The largest party in Tunisia’s parliament, Ennahda, took a remarkable step this week. Born as an Islamist party decades ago in a religious struggle against secular dictatorship, it decided to separate its political and religious work. It now sees itself as a civil party, secure enough in the country’s new democracy to declare that the practice of Islam should be a private matter.
“We must keep religion far from political struggles,” said Rachid Ghannouchi, the party’s founder and president.
Ennahda, which means the awakening, has long proclaimed an Islamic identity for Tunisia. But it has also walked a fine line between two extremes in a country that launched the Arab Spring five years ago.

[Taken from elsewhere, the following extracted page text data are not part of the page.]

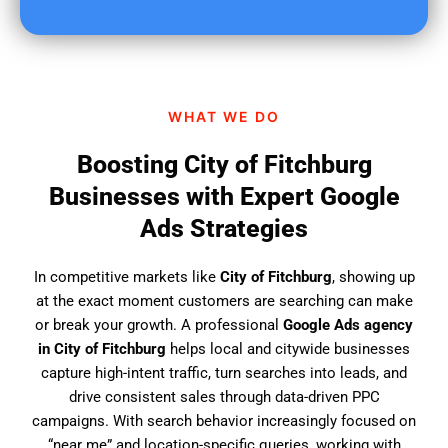
u
f
i
n
d
WHAT WE DO
u
s
Boosting City of Fitchburg
?
Businesses with Expert Google
Ads Strategies
In competitive markets like
City of Fitchburg
, showing up
at the exact moment customers are searching can make
or break your growth. A professional
Google Ads agency
in City of Fitchburg
helps local and citywide businesses
capture high-intent traffic, turn searches into leads, and
drive consistent sales through data-driven PPC
campaigns. With search behavior increasingly focused on
“near me” and location-specific queries, working with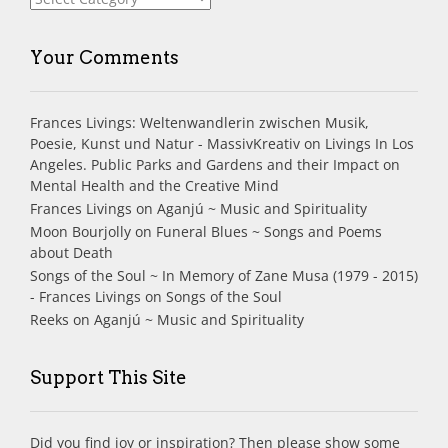
Your Comments
Frances Livings: Weltenwandlerin zwischen Musik,
Poesie, Kunst und Natur - MassivKreativ
on
Livings In Los
Angeles. Public Parks and Gardens and their Impact on
Mental Health and the Creative Mind
Frances Livings
on
Aganjú ~ Music and Spirituality
Moon Bourjolly
on
Funeral Blues ~ Songs and Poems
about Death
Songs of the Soul ~ In Memory of Zane Musa (1979 - 2015)
- Frances Livings
on
Songs of the Soul
Reeks
on
Aganjú ~ Music and Spirituality
Support This Site
Did you find joy or inspiration? Then please show some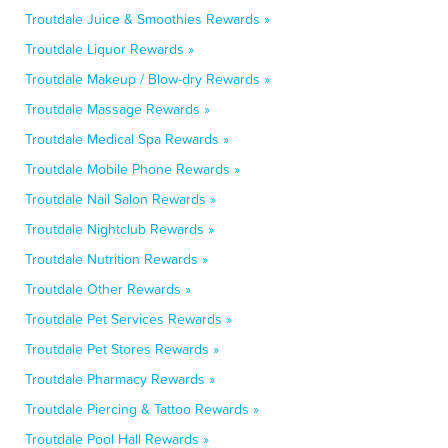
Troutdale Juice & Smoothies Rewards »
Troutdale Liquor Rewards »
Troutdale Makeup / Blow-dry Rewards »
Troutdale Massage Rewards »
Troutdale Medical Spa Rewards »
Troutdale Mobile Phone Rewards »
Troutdale Nail Salon Rewards »
Troutdale Nightclub Rewards »
Troutdale Nutrition Rewards »
Troutdale Other Rewards »
Troutdale Pet Services Rewards »
Troutdale Pet Stores Rewards »
Troutdale Pharmacy Rewards »
Troutdale Piercing & Tattoo Rewards »
Troutdale Pool Hall Rewards »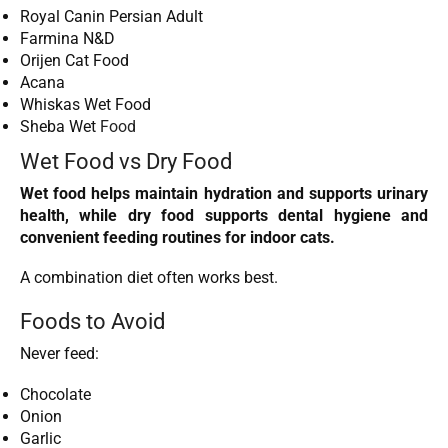
Royal Canin Persian Adult
Farmina N&D
Orijen Cat Food
Acana
Whiskas Wet Food
Sheba Wet
Food
Wet Food vs Dry Food
Wet food helps maintain hydration and supports urinary
health, while dry food supports dental hygiene and
convenient feeding routines for indoor cats.
A combination diet often works best.
Foods to Avoid
Never feed:
Chocolate
Onion
Garlic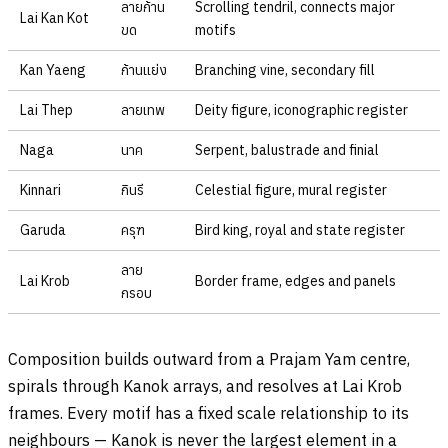
ลายก้าน
Scrolling tendril, connects major
Lai Kan Kot
ขด
motifs
Kan Yaeng
ก้านแย่ง
Branching vine, secondary fill
Lai Thep
ลายเทพ
Deity figure, iconographic register
Naga
นาค
Serpent, balustrade and finial
Kinnari
กินรี
Celestial figure, mural register
Garuda
ครุฑ
Bird king, royal and state register
ลาย
Lai Krob
Border frame, edges and panels
กรอบ
Composition builds outward from a Prajam Yam centre,
spirals through Kanok arrays, and resolves at Lai Krob
frames. Every motif has a fixed scale relationship to its
neighbours — Kanok is never the largest element in a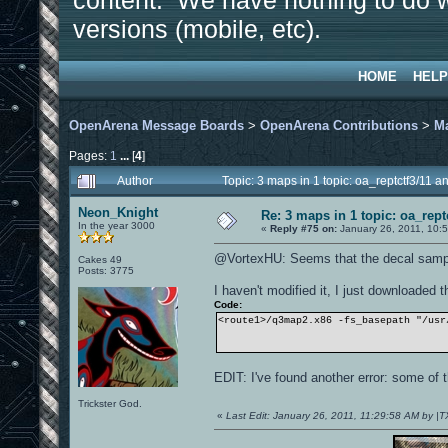
content. We have nothing to do w
versions (mobile, etc).
HOME
HELP
OpenArena Message Boards
>
OpenArena Contributions
>
M
Pages:
1
...
[
4
]
Author
Topic: 3 maps in 1 topic: oa_reptctf3/11
Neon_Knight
Re: 3 maps in 1 topic: oa_rep
In the year 3000
«
Reply #75 on:
January 26, 2011, 10:
@VortexHU: Seems that the decal sample
Cakes 49
Posts: 3775
I haven't modified it, I just downloaded 
Code:
<route1>/q3map2.x86 -fs_basepath "/usr
EDIT: I've found another error: some of t
Trickster God.
«
Last Edit: January 26, 2011, 11:29:58 AM by |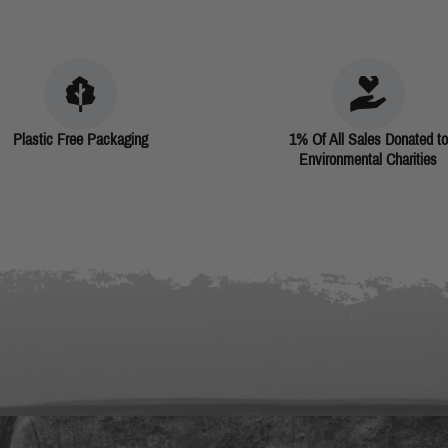
Plastic Free Packaging
1% Of All Sales Donated to
Environmental Charities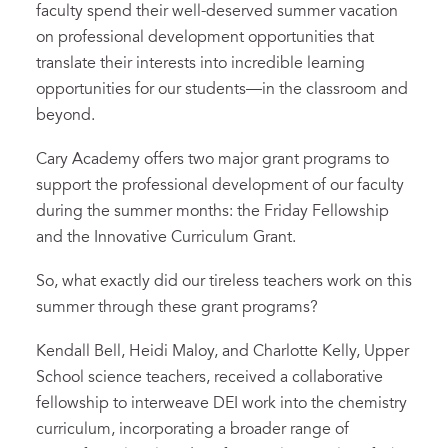
faculty spend their well-deserved summer vacation
on professional development opportunities that
translate their interests into incredible learning
opportunities for our students—in the classroom and
beyond.
Cary Academy offers two major grant programs to
support the professional development of our faculty
during the summer months: the Friday Fellowship
and the Innovative Curriculum Grant.
So, what exactly did our tireless teachers work on this
summer through these grant programs?
Kendall Bell, Heidi Maloy, and Charlotte Kelly, Upper
School science teachers, received a collaborative
fellowship to interweave DEI work into the chemistry
curriculum, incorporating a broader range of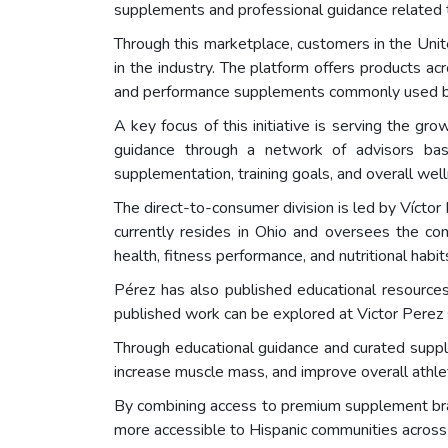
supplements and professional guidance related to
Through this marketplace, customers in the Un
in the industry. The platform offers products acr
and performance supplements commonly used by 
A key focus of this initiative is serving the g
guidance through a network of advisors bas
supplementation, training goals, and overall wel
The direct-to-consumer division is led by Víctor
currently resides in Ohio and oversees the com
health, fitness performance, and nutritional habit
Pérez has also published educational resources
published work can be explored at Victor Perez 
Through educational guidance and curated suppl
increase muscle mass, and improve overall athle
By combining access to premium supplement bran
more accessible to Hispanic communities across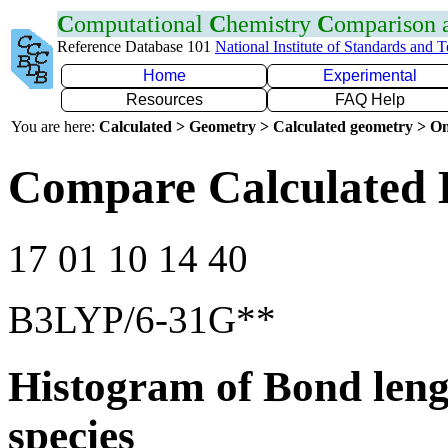
C
omputational
C
hemistry
C
omparison
Reference Database 101
National Institute of Standards and 
Home
Experimental
Resources
FAQ Help
You are here:
Calculated > Geometry > Calculated geometry > On
Compare Calculated 
17 01 10 14 40
B3LYP/6-31G**
Histogram of Bond leng
species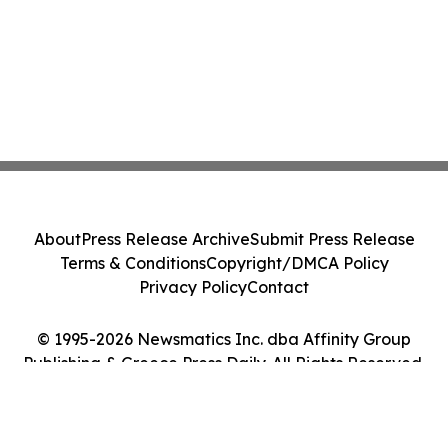
About
Press Release Archive
Submit Press Release
Terms & Conditions
Copyright/DMCA Policy
Privacy Policy
Contact
© 1995-2026 Newsmatics Inc. dba Affinity Group
Publishing & Greece Press Daily. All Rights Reserved.
Cookie Settings / Your Privacy Choices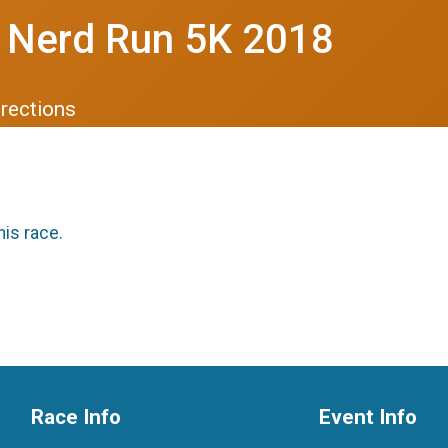
 Nerd Run 5K 2018
irections
his race.
Race Info
Event Info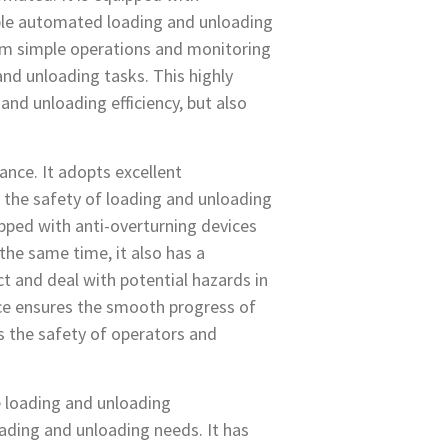
ble automated loading and unloading
rm simple operations and monitoring
nd unloading tasks. This highly
nd unloading efficiency, but also
nce. It adopts excellent
the safety of loading and unloading
ipped with anti-overturning devices
the same time, it also has a
 and deal with potential hazards in
ce ensures the smooth progress of
s the safety of operators and
le loading and unloading
oading and unloading needs. It has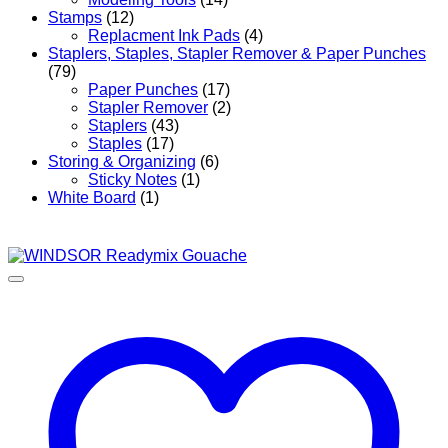
Stamps
(12)
Replacment Ink Pads
(4)
Staplers, Staples, Stapler Remover & Paper Punches
(79)
Paper Punches
(17)
Stapler Remover
(2)
Staplers
(43)
Staples
(17)
Storing & Organizing
(6)
Sticky Notes
(1)
White Board
(1)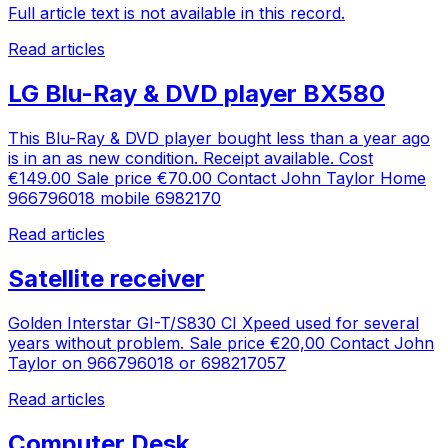
Full article text is not available in this record.
Read articles
LG Blu-Ray & DVD player BX580
This Blu-Ray & DVD player bought less than a year ago
is in an as new condition. Receipt available. Cost
€149.00 Sale price €70.00 Contact John Taylor Home
966796018 mobile 6982170
Read articles
Satellite receiver
Golden Interstar GI-T/S830 CI Xpeed used for several
years without problem. Sale price €20,00 Contact John
Taylor on 966796018 or 698217057
Read articles
Computer Desk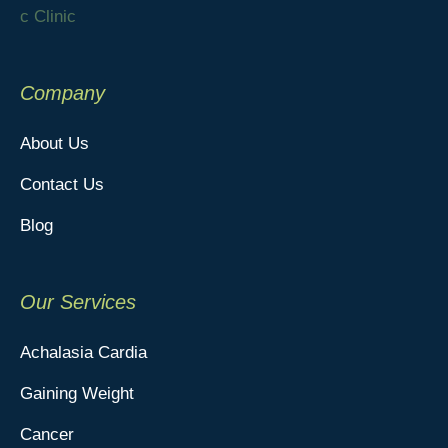
Company
About Us
Contact Us
Blog
Our Services
Achalasia Cardia
Gaining Weight
Cancer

The one extreme have been those Muslims who justify violence for religious ends. The other is what the party calls “secular extremism,” or the state using its power to suppress religious expression – which was the case during most of Tunisia’s postcolonial period.
The party now sees the Constitution, which was approved in 2014, as enshrining freedom of religion but also making clear that Islam and democracy are compatible. In fact, the country’s secular president, Beji Caid Essebsi of the Nidaa Tounes party, was the honored guest at Ennahda’s party gathering.
Tunisia remains a model for the Arab world in its steady embrace of democratic values, even if the Arab Spring has faltered elsewhere. Now it is also a model for how political parties, rooted in conservative aspects of Islam, can coexist with other parties, including secular ones.
Ennahda’s move shows Muslims need not fear a loss of identity in also adopting a civic identity.